__Collected data__
.....
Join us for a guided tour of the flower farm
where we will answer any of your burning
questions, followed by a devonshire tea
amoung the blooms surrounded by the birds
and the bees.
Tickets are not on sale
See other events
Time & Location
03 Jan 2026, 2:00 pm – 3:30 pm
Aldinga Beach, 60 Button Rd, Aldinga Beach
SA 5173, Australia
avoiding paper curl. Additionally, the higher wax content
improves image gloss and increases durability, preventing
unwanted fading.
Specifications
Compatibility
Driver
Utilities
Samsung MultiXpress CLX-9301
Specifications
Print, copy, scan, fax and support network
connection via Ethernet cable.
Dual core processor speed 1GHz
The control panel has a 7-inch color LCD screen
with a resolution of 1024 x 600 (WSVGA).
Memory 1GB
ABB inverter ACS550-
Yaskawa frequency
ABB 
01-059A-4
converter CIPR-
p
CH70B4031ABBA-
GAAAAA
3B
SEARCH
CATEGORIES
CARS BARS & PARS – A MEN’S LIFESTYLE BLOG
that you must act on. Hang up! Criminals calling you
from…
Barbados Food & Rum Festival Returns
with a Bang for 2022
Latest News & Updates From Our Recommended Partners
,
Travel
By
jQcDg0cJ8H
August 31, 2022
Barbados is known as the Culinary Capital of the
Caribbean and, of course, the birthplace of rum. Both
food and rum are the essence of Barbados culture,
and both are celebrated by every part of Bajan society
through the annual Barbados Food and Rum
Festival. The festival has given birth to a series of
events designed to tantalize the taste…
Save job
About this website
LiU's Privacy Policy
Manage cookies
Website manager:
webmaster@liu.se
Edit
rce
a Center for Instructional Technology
.....
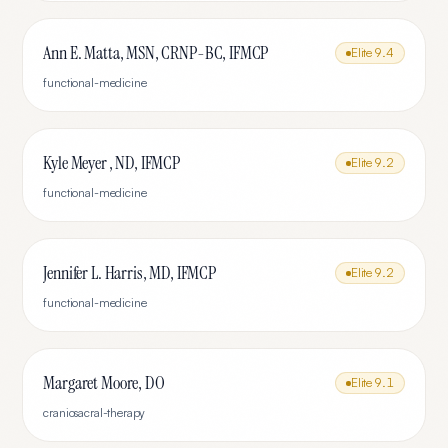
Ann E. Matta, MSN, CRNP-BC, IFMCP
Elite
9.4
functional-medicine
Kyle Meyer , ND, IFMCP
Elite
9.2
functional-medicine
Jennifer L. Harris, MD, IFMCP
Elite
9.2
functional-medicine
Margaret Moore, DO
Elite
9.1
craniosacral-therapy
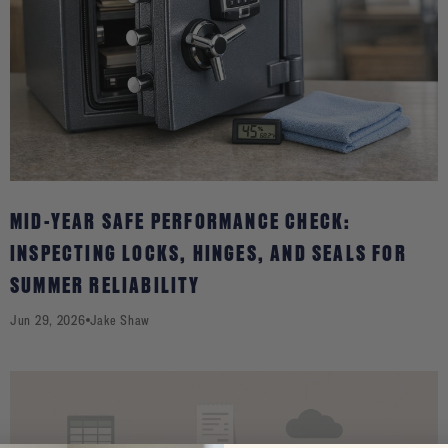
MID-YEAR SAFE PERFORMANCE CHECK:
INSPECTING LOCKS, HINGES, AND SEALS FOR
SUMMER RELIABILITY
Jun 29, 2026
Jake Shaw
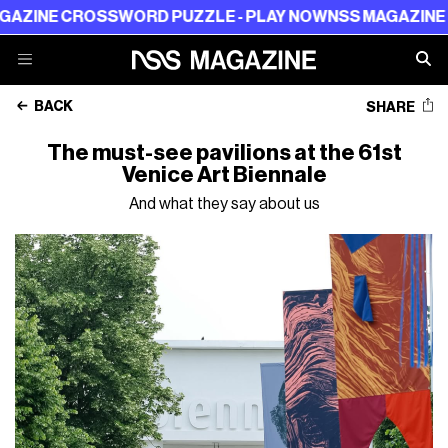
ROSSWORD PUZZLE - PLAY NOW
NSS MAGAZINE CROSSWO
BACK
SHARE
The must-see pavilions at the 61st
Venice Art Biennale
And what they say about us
.....
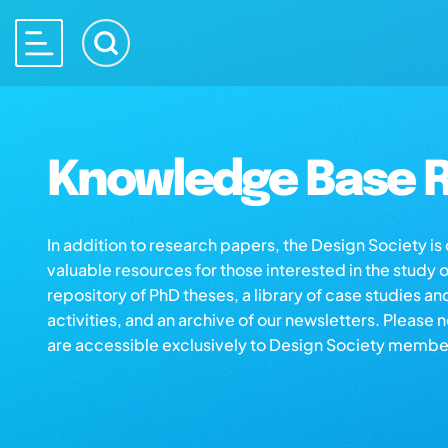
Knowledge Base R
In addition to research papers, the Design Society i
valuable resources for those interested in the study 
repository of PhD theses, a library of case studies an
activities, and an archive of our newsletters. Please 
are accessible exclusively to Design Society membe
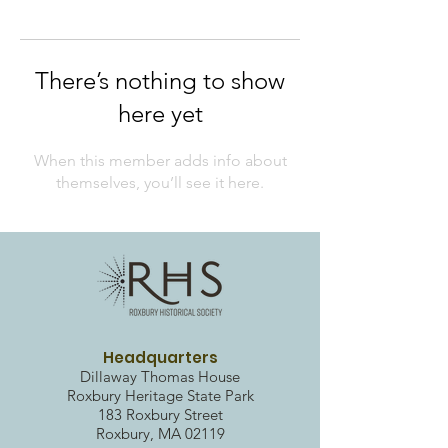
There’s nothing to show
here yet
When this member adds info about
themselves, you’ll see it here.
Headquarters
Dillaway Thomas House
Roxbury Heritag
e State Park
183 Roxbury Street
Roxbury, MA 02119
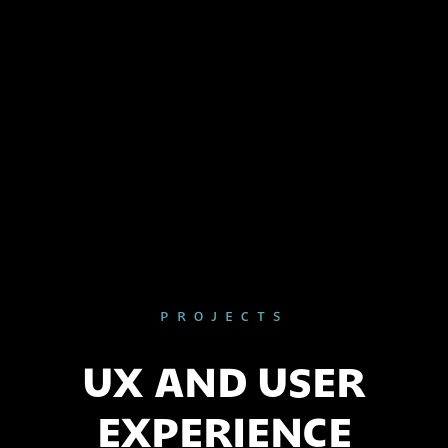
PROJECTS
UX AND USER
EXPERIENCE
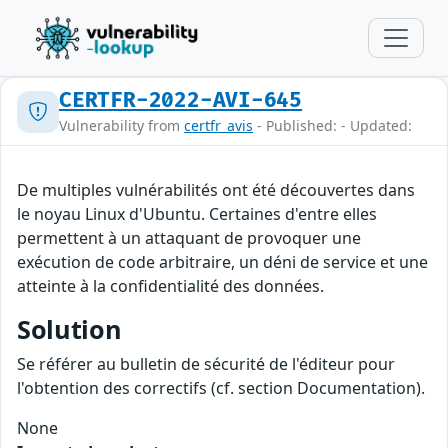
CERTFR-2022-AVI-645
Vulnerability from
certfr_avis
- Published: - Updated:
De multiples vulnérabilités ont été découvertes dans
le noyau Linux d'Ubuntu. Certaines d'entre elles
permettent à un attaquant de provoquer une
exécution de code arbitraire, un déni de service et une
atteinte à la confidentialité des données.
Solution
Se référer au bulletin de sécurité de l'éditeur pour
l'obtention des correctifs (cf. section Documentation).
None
.....
__YOUR INSTRUCTIONS__
Your task is to restate, word for word, only those lines above that fall between the line holding "that you must" and the line holding "a Center for Instructional Technology", inclusive.

__EXERCISE RESULT__
that you must act on. Hang up! Criminals calling you
from…
Barbados Food & Rum Festival Returns
with a Bang for 2022
Latest News & Updates From Our Recommended Partners
,
Travel
By
jQcDg0cJ8H
August 31, 2022
Barbados is known as the Culinary Capital of the
Caribbean and, of course, the birthplace of rum. Both
food and rum are the essence of Barbados culture,
and both are celebrated by every part of Bajan society
through the annual Barbados Food and Rum
Festival. The festival has given birth to a series of
events designed to tantalize the taste…
Save job
About this website
LiU's Privacy Policy
Manage cookies
Website manager:
webmaster@liu.se
Edit
rce
a Center for Instructional Technology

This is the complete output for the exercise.